Abstract

Background and AimsPNPLA3 G-allele is an important determinant of disease severity in NAFLD. Here, we investigated the effect of age, BMI, and type 2 diabetes mellitus (T2DM) on the relationship between PNPLA3 G-allele and advanced fibrosis in adults and children with histologically characterized NAFLD. Methods1,047 children and 2,057 adults were included. DNA was genotyped for rs738409 in duplicate. Primary outcome of interest was advanced fibrosis (fibrosis stage ≥ 3). Regression analyses were performed after controlling for relevant co-variates. An additive model was used to assess the effect of PNPLA3 G allele (CC vs CG vs GG). ResultsPNPLA3 G-allele was significantly associated with advanced fibrosis in both children (OR:1.55, 95% CI: 1.16-2.09) and adults (OR:1.55, 05% CI: 1.16-1.54). Across the cohort, older age significantly increased the risk for advanced fibrosis for PNPLA3 CC (OR: 1.019, 95% CI: 1.013-1.026), CG (OR: 1.024, 95% CI: 1.018-1.030), and GG (OR: 1.03, 95% CI: 1.023-1.037) genotypes. BMI significantly increased the relationship between PNPLA3 genotypes and advanced fibrosis in both children and adults.
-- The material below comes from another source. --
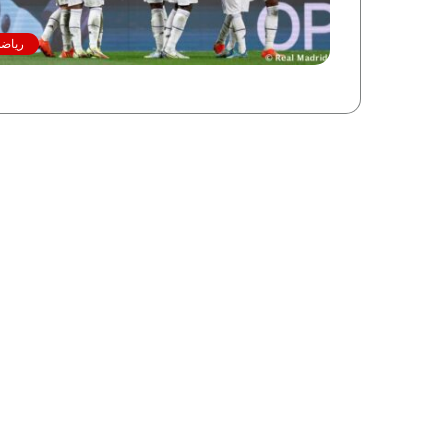
رياضة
A BMI of 30kg/m2 was the cut-off beyond which PNPLA3 G-allele had exponential effect on the risk for advanced fibrosis in both children and adults. T2DM significantly worsened the relationship between PNPLA3 G-allele and advanced fibrosis in both children and adults (interaction P<0.01 for both). ConclusionAge, BMI, and T2DM modify the risk of advanced fibrosis associated with PNPLA3 G-allele. Preventing or reversing T2DM and obesity in persons carrying PNPLA3 G-allele may lower the risk for advanced fibrosis in NAFLD.